Coding Is When We’re Least Productive

28 points by edsu


quasi_qua_quasi

I disagree with any kind of generalization about whether coding is the "most important" or "least important" part of the job. It depends!

I recently had to redesign a bunch of our telemetry pipeline at $work. Everyone was in agreement about what needed to be done, it was just a question of doing it in a maintainable, efficient way. And all my "plan it out in advance" time was ultimately far less productive than "write the code, decide I don't like it, rewrite this other bit, and so on" (because it was a roughly ~1kloc change overall, I'm a fast typist, and I would reuse parts from other attempts).

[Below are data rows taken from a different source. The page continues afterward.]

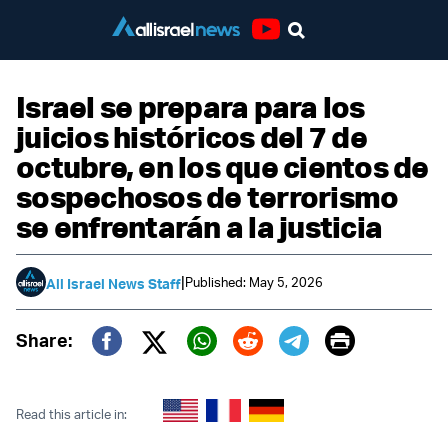
Youtube
Israel se prepara para los
juicios históricos del 7 de
octubre, en los que cientos de
sospechosos de terrorismo
se enfrentarán a la justicia
|
Published: May 5, 2026
All Israel News Staff
Print
Share:
Twitter (X)
Facebook
Whatsapp
Reddit
Telegram
Read this article in:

A coworker also recently singlehandedly made writing tests for another part of our codebase a hundred times less painful by writing a bunch of clean builder APIs. We've been going through a massive rewrite motivated entirely by design deficiencies in the current codebase that's also enabled us to ship dozens of features that were impossible in the old approach. And so on.

smlckz

I remember a lore about the pointlessness of using lines of code as a mesure of productivity: where a programmer reported the deletion of a few hundred or thousand lines (I don't remember the exact amount) instead of addition like others. (edit: thanks ~mullr and ~fanf for pointing out.)

There's also Naur's Programming as Theory Building, quite worth reading in this context.

satvikberi

This is true iff your most efficient way of learning doesn't involve writing code.

Quant finance can be a counterexample. Depending on the domain, you'll usually want to backtest a large number of algorithms to learn what works. Coding is often the most productive move, and we often push people towards less theory and more experiments – just run every idea that comes to mind (and develop infrastructure that makes this easy.)